When Dale and Karen went to take out a $35,000 loan to purchase half a herd of cows from a fellow farmer who was going out of business, they were denied time and time again because of projected milk prices. But the last banker they talked to gave Karen an idea.
“The last one said to me to do what you have to do and don’t worry about what others think, so that night I did the GoFundMe page,” Karen told Fox News, adding she didn’t know what to expect but put it in God’s hands.
“I am asking for help to keep [our] small family dairy farm going,” Karen wrote in her plea to save the family farm. “My husband is to[o] proud to come on here, but my gut says give it a try.”
And immediately they started seeing people help out. Following the publishing of this article, they exceeded their goal of $35,000 - as of Friday night, more than $75,000 had been raised.
“Wow, it was awesome to get blessings, good luck, and well wishes from so many strangers and fellow farmers,” Karen said.
Dale told his wife he didn’t think they’d get a single penny, so he said it was overwhelming to see people care about a farmer.

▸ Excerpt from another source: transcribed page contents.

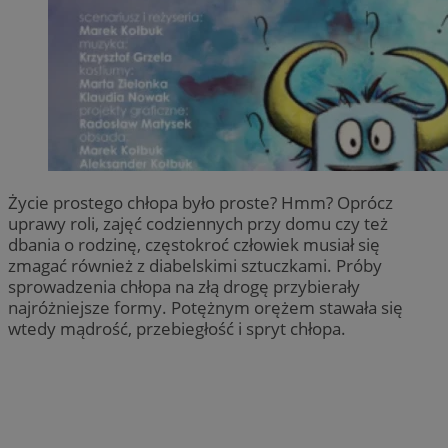
Życie prostego chłopa było proste? Hmm? Oprócz
uprawy roli, zajęć codziennych przy domu czy też
dbania o rodzinę, częstokroć człowiek musiał się
zmagać również z diabelskimi sztuczkami. Próby
sprowadzenia chłopa na złą drogę przybierały
najróżniejsze formy. Potężnym orężem stawała się
wtedy mądrość, przebiegłość i spryt chłopa.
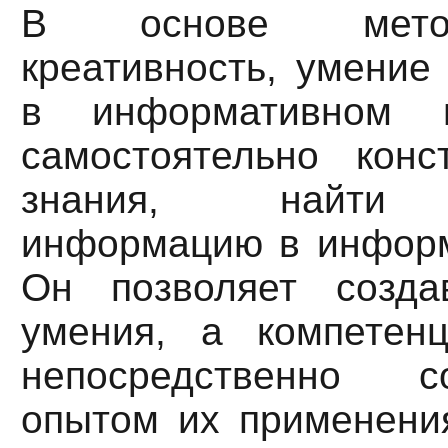
В основе мето
креативность, умение
в информативном п
самостоятельно конс
знания, найти 
информацию в инфор
Он позволяет созда
умения, а компетенц
непосредственно 
опытом их применения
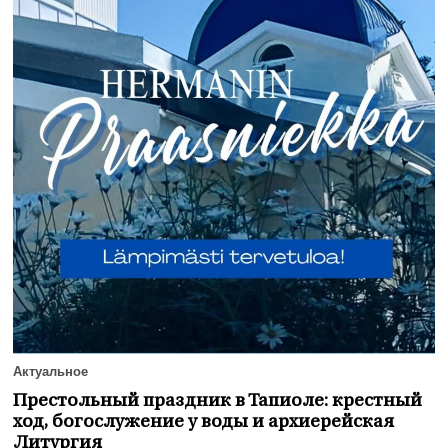
Актуальное
Престольный праздник в Тапиоле: крестный
ход, богослужение у воды и архиерейская
Литургия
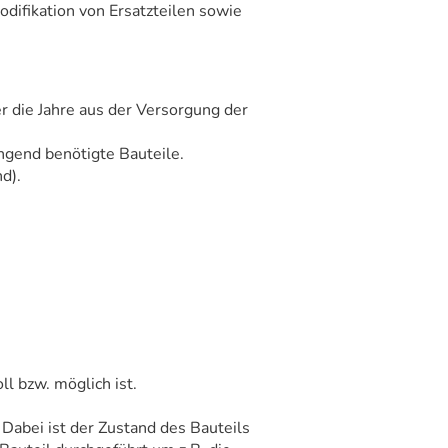
difikation von Ersatzteilen sowie
 die Jahre aus der Versorgung der
ingend benötigte Bauteile.
d).
l bzw. möglich ist.
 Dabei ist der Zustand des Bauteils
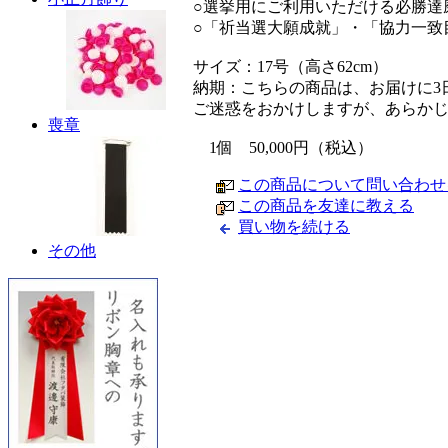
○選挙用にご利用いただける必勝達
○「祈当選大願成就」・「協力一致
サイズ：17号（高さ62cm）
納期：こちらの商品は、お届けに3
ご迷惑をおかけしますが、あらか
喪章
1個 50,000円（税込）
この商品について問い合わせ
この商品を友達に教える
買い物を続ける
その他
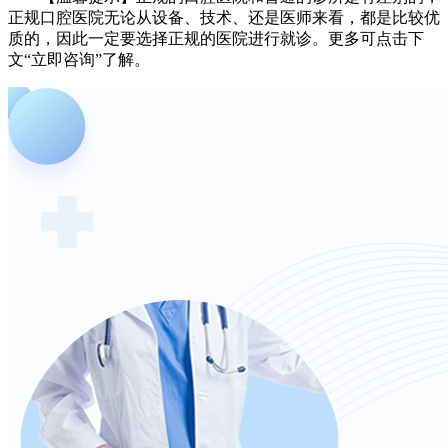
正规口腔医院无论从设备、技术、还是医师来看，都是比较优
质的，因此一定要选择正规的医院进行就诊。更多可点击下
文“立即咨询”了解。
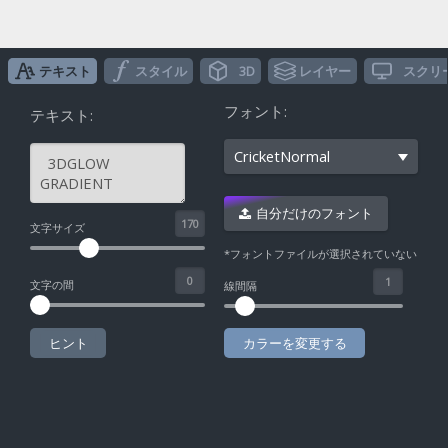
テキスト
スタイル
3D
レイヤー
スクリ
フォント:
テキスト:
CricketNormal
自分だけのフォント
^
文字サイズ
*フォントファイルが選択されていない
文字の間
線間隔
ヒント
カラーを変更する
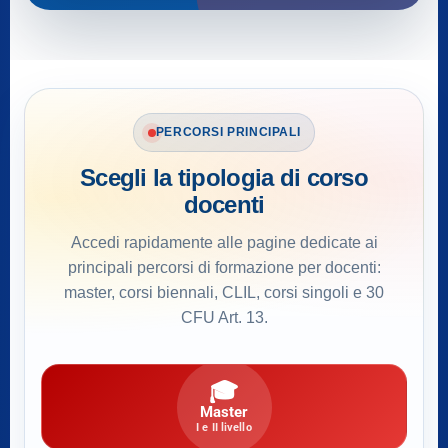
PERCORSI PRINCIPALI
Scegli la tipologia di corso
docenti
Accedi rapidamente alle pagine dedicate ai
principali percorsi di formazione per docenti:
master, corsi biennali, CLIL, corsi singoli e 30
CFU Art. 13.
🎓
Master
I e II livello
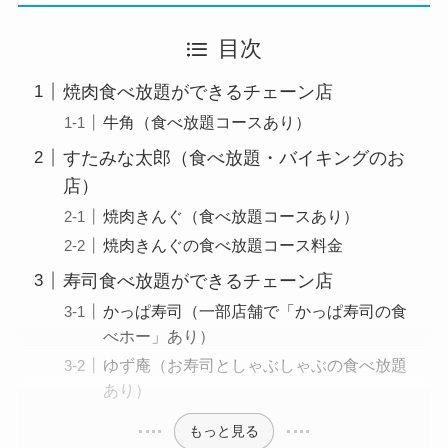
目次
焼肉食べ放題ができるチェーン店
牛角（食べ放題コースあり）
すたみな太郎（食べ放題・バイキングのお
店）
焼肉きんぐ（食べ放題コースあり）
焼肉きんぐの食べ放題コース料金
寿司食べ放題ができるチェーン店
かっぱ寿司（一部店舗で「かっぱ寿司の食
べホー」あり）
ゆず庵（お寿司としゃぶしゃぶの食べ放題
あり）
もっと見る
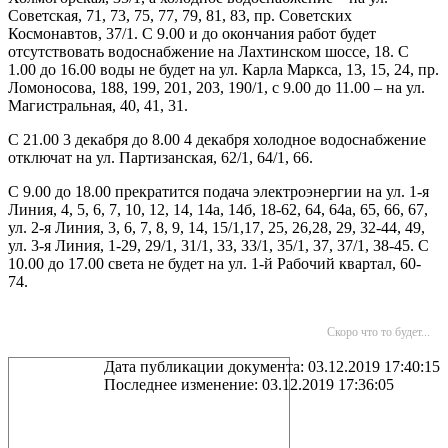
Советская, 71, 73, 75, 77, 79, 81, 83, пр. Советских
Космонавтов, 37/1. С 9.00 и до окончания работ будет
отсутствовать водоснабжение на Лахтинском шоссе, 18. С
1.00 до 16.00 воды не будет на ул. Карла Маркса, 13, 15, 24, пр.
Ломоносова, 188, 199, 201, 203, 190/1, с 9.00 до 11.00 – на ул.
Магистральная, 40, 41, 31.
С 21.00 3 декабря до 8.00 4 декабря холодное водоснабжение
отключат на ул. Партизанская, 62/1, 64/1, 66.
С 9.00 до 18.00 прекратится подача электроэнергии на ул. 1-я
Линия, 4, 5, 6, 7, 10, 12, 14, 14а, 14б, 18-62, 64, 64а, 65, 66, 67,
ул. 2-я Линия, 3, 6, 7, 8, 9, 14, 15/1,17, 25, 26,28, 29, 32-44, 49,
ул. 3-я Линия, 1-29, 29/1, 31/1, 33, 33/1, 35/1, 37, 37/1, 38-45. С
10.00 до 17.00 света не будет на ул. 1-й Рабочий квартал, 60-
74.
Скоро что то будет...
Дата публикации документа: 03.12.2019 17:40:15
Последнее изменение: 03.12.2019 17:36:05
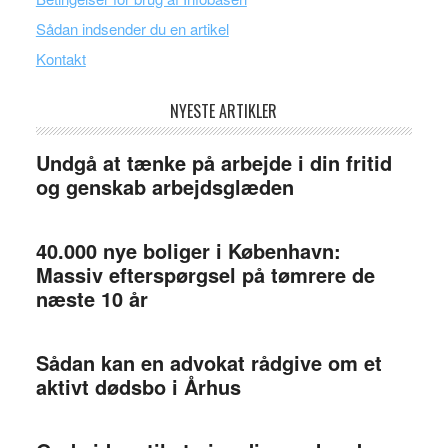
Sådan indsender du en artikel
Kontakt
NYESTE ARTIKLER
Undgå at tænke på arbejde i din fritid
og genskab arbejdsglæden
40.000 nye boliger i København:
Massiv efterspørgsel på tømrere de
næste 10 år
Sådan kan en advokat rådgive om et
aktivt dødsbo i Århus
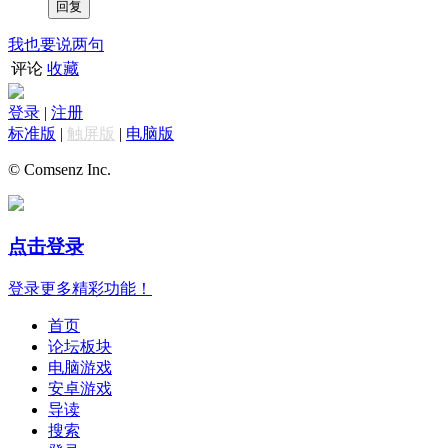
我也要说两句
评论
收藏
登录
|
注册
标准版
|
触屏版
|
电脑版
© Comsenz Inc.
点击登录
登录更多精彩功能！
首页
论坛板块
电脑游戏
安卓游戏
导读
搜索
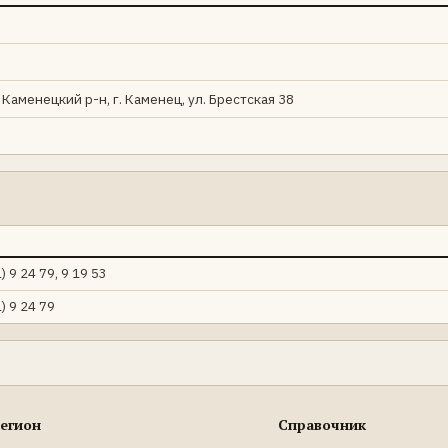
 Каменецкий р-н, г. Каменец, ул. Брестская 38
) 9 24 79, 9 19 53
) 9 24 79
егион
Справочник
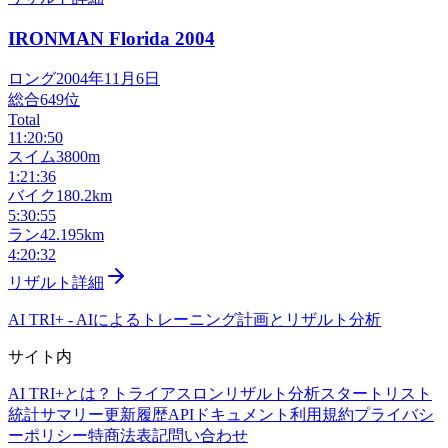
IRONMAN Florida
2004
ロング
2004年11月6日
総合
649
位
Total
11:20:50
スイム
3800m
1:21:36
バイク
180.2km
5:30:55
ラン
42.195km
4:20:32
リザルト詳細
AI TRI+
-
AIによるトレーニング計画とリザルト分析
サイト内
AI TRI+とは？
トライアスロンリザルト分析
スタートリスト
統計サマリー
更新履歴
APIドキュメント
利用規約
プライバシ
ーポリシー
特商法表記
問い合わせ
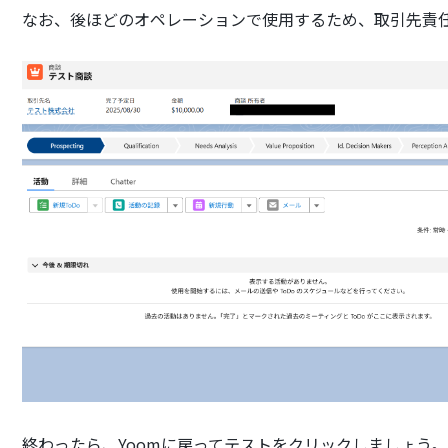
なお、後ほどのオペレーションで使用するため、取引先責
終わったら、Yoomに戻ってテストをクリックしましょう。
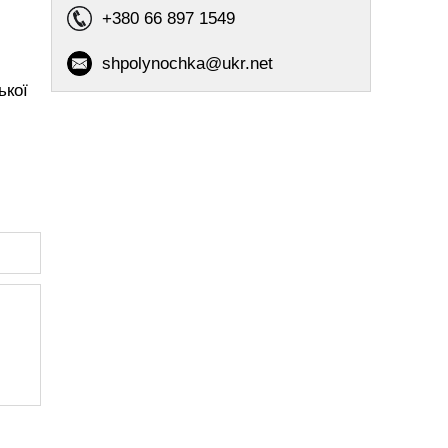
+380 66 897 1549
shpolynochka@ukr.net
ької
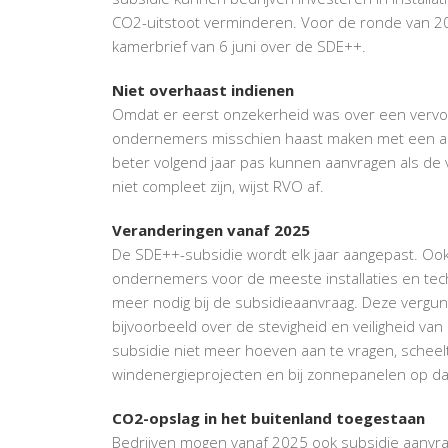
CO2-uitstoot verminderen. Voor de ronde van 2026
kamerbrief van 6 juni over de SDE++.
Niet overhaast indienen
Omdat er eerst onzekerheid was over een vervol
ondernemers misschien haast maken met een aanv
beter volgend jaar pas kunnen aanvragen als de v
niet compleet zijn, wijst RVO af.
Veranderingen vanaf 2025
De SDE++-subsidie wordt elk jaar aangepast. Ook
ondernemers voor de meeste installaties en tec
meer nodig bij de subsidieaanvraag. Deze vergu
bijvoorbeeld over de stevigheid en veiligheid 
subsidie niet meer hoeven aan te vragen, scheelt 
windenergieprojecten en bij zonnepanelen op dake
CO
2
-opslag in het buitenland toegestaan
Bedrijven mogen vanaf 2025 ook subsidie aanvra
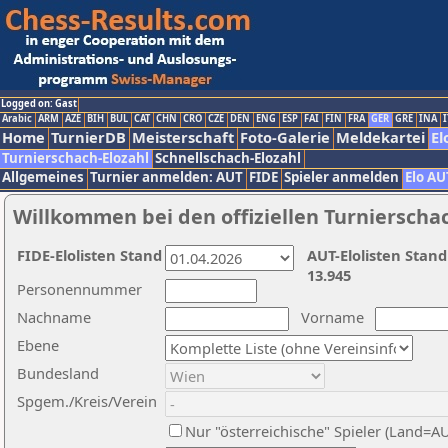
Logged on: Gast
Arabic
ARM
AZE
BIH
BUL
CAT
CHN
CRO
CZE
DEN
ENG
ESP
FAI
FIN
FRA
GER
GRE
INA
I
Home
TurnierDB
Meisterschaft
Foto-Galerie
Meldekartei
El
Turnierschach-Elozahl
Schnellschach-Elozahl
Allgemeines
Turnier anmelden: AUT
FIDE
Spieler anmelden
Elo AU
Willkommen bei den offiziellen Turnierscha
FIDE-Elolisten Stand
AUT-Elolisten Stand
13.945
Personennummer
Nachname
Vorname
Ebene
Bundesland
Spgem./Kreis/Verein
Nur "österreichische" Spieler (Land=A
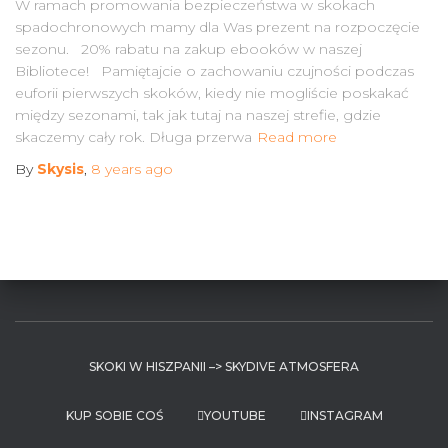
W ramach promowania bezpieczeństwa w skokach
spadochronowych mamy dla Was prezent na rozpoczęcie
sezonu. 20% rabatu na zakup ebooków w naszej
Bibliotece! Pamiętajcie o zachowaniu czujności podczas
euforii pierwszych skoków, kiedy nie mogliście poskakać
między sezonami, tak jak tutaj na naszej strefie, gdzie
skaczemy cały rok. Długa przerwa
Read more
By
Skysis
,
8 years
ago
SKOKI W HISZPANII –> SKYDIVE ATMOSFERA
KUP SOBIE COŚ
YOUTUBE
INSTAGRAM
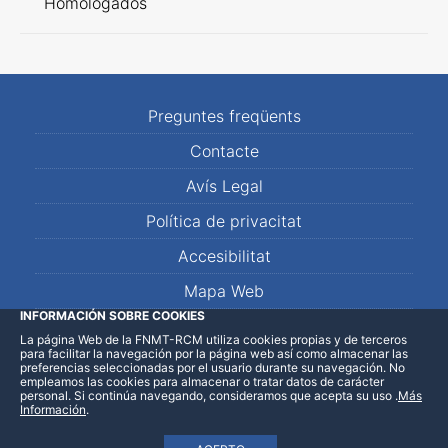
Homologados
Preguntes freqüents
Contacte
Avís Legal
Política de privacitat
Accesibilitat
Mapa Web
INFORMACIÓN SOBRE COOKIES
La página Web de la FNMT-RCM utiliza cookies propias y de terceros
LinkedIn
Facebook
WhatsApp
para facilitar la navegación por la página web así como almacenar las
preferencias seleccionadas por el usuario durante su navegación. No
empleamos las cookies para almacenar o tratar datos de carácter
personal. Si continúa navegando, consideramos que acepta su uso
.
Más
Información
.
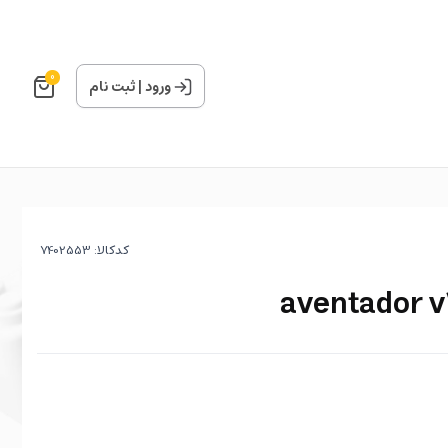
0
ورود
|
ثبت نام
کدکالا:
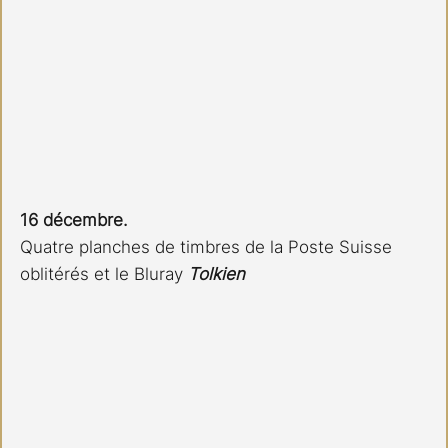
16 décembre.
Quatre planches de timbres de la Poste Suisse 
oblitérés et le Bluray 
Tolkien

“It’s also really sad, “he said. “I’ve been milking cows for 40 years now. I always seemed to have money and be able to help other people out. Now I guess I’m on the receiving end…Farmers are pretty independent. We don’t like asking for help unless it’s really necessary.”
The couple said the money will go towards getting more milk cows, hay, and other farm loans.
But even with the help, the Cihlars still face an uphill battle.
Dale had foot surgery Thursday, putting him off his feet for the next four to six weeks, while his wife, sons, and 13-year-old grandson are giving extra help around the barn to pick up the slack. Karen has had to take time off work to help while Dale can't go to his part-time job he started a few months ago, delivering parts for manufacturers, but through it all, the Cihlars know they’re not alone in their struggle.
Over the past year, the state known as “America’s Dairyland” has lost 500 dairy farms, according to the State Department of Agriculture, Trade and Consumer Protection, and something Dale has seen firsthand.
“When I first started dairying in the 1980s there were 13 farms and we’re down to four farms now,” Dale said. “There’s a lot of empty barns.”
While Governor Scott Walker convened a task force to help address the problem, Dale said he believes the price of milk is more of a federal problem that needs a federal solution.
Dale said that, while he’s not a fan of tariffs, he believes Trump’s work on fair trade deals is going to help farmers.
“Trump is president of the whole United States, and I think as a whole he’s doing what’s best for the country right now,” he added.
And while the farm is still not what it used to be, the couple remains hopeful.
"We just keep praying and one day at a time, we’re better off today than we were six months ago," Karen said. "My goal with all of this is that we can pay it forward, that someday we can help out someone else the same way so many people have donated to help us."